Posted by Curt on 11 September, 2016 at 4:30 pm. Be the first to comment!



In 2006 I took part in the 2,996 project. A project to have bloggers remember an individual that died on that horrific day 12 years ago. I was assigned Aram Iskendarian. This is a repost of my tribute: (There are still many tributes to be written of those who died that day. I am choosing another one to do today, please consider doing the same and sending me the post to put up.)

I am honored to present my memorial to Aram Iskendarian.

As I’ve spent the last few weeks doing research on this man I came to the realization that I wish I would have known him. He was a natural born leader with a calm exterior and a devoted father and husband to his family. A man I would have looked up to.

Aram was 41 the day he died. He was a vice president at Cantor Fitzgerald, where he headed the global risk management group. That day he would have been working on the 101st floor of building 1.

From the little I have been able to glean about his personal life I’ve learned he was a photobug and apparently always had a camera nearby to take pictures of his wife Sheri and their four children, Meryl, Kara, Alex and Jason.

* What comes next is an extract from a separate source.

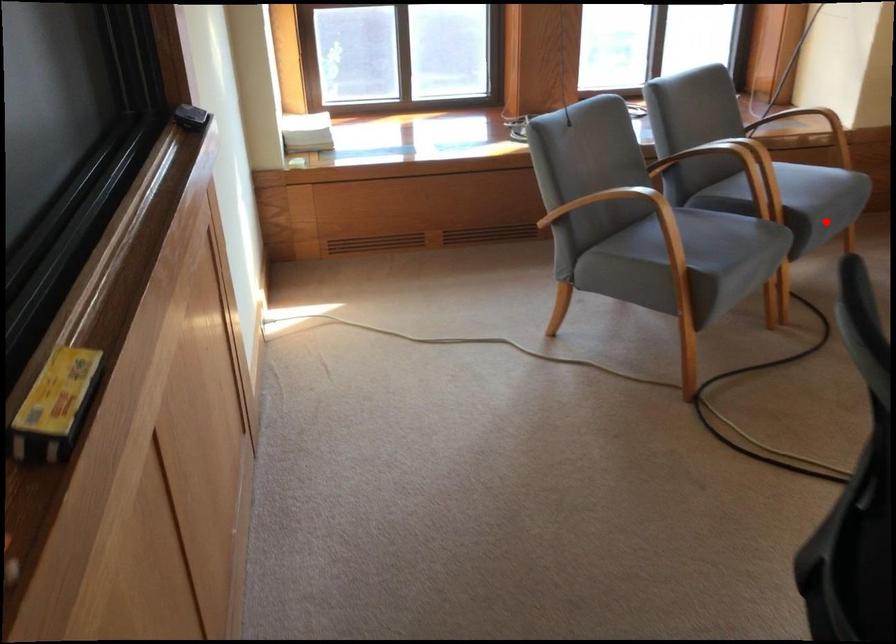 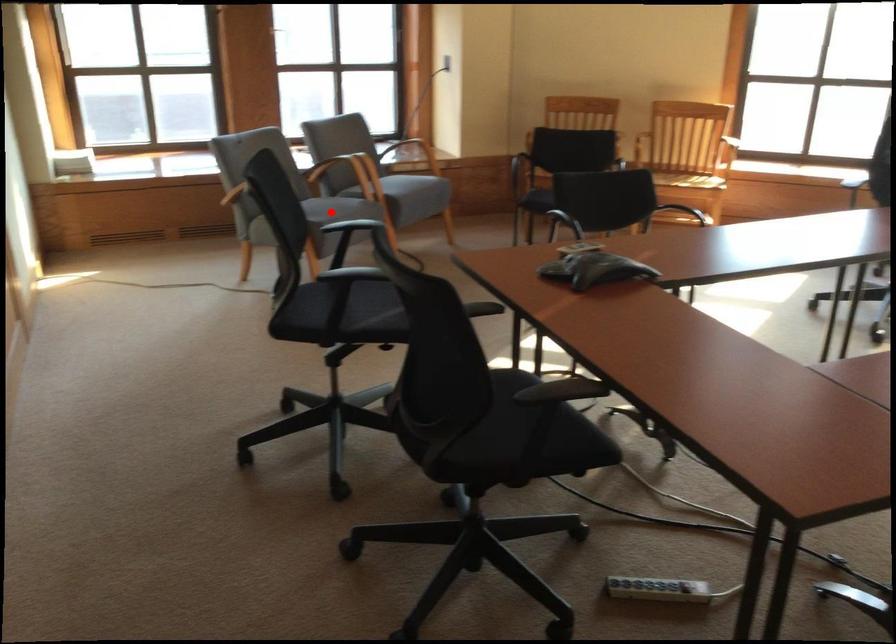 From the picture: I am providing you with two images of the same scene from different viewpoints. A red point is marked on the first image and another point is marked on the second image. Is the red point in image1 aligned with the point shown in image2?

No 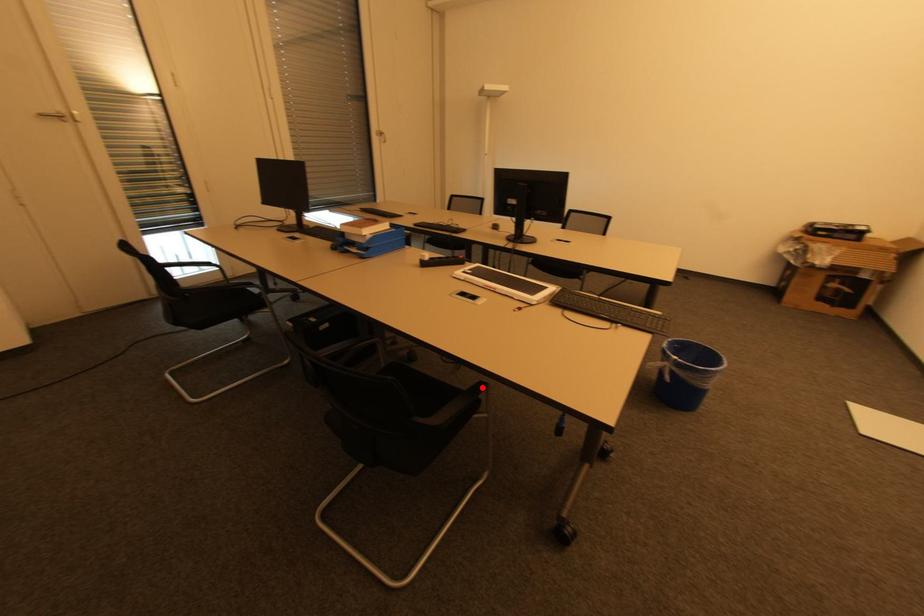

When I first set out to learn about Aram the first webpage that I came across was this one, in which Sheri leaves a note for her husband:

I miss you more than words can I express. You were the love of my life. The children and I hope that you are at peace and did not suffer. Love Sheri

They were high school sweethearts:

The former Sheri Pearlman met her future husband when both were 15 and sophomores at Lynbrook High School. In a tribute delivered at Iskenderian’s funeral, Sheri’s brother, Ted Pearlman of Syosset, recalled his sister complaining about a boy at school who bothered her and pulled her hair.

“Little did we know,” Pearlman wrote, “that this would be the start of a great romance.”

They stayed together through graduation and through college, when he attended the University of Rochester and she was at Tufts in Massachusetts. They were married on Dec. 18, 1983.

Iskenderian was the “epitome of a modern day father” who changed diapers, put his children to bed and taught them about birds, his wife said. The couple has two daughters, Meryl, 11, and Kara, 8.

He gave blood 17 times and was planning to ride in a Sept. 23 bike-a-thon to raise money for a co-worker with multiple sclerosis. Last month, the family’s synagogue, Temple Beth Am in Merrick, held a blood drive in his honor.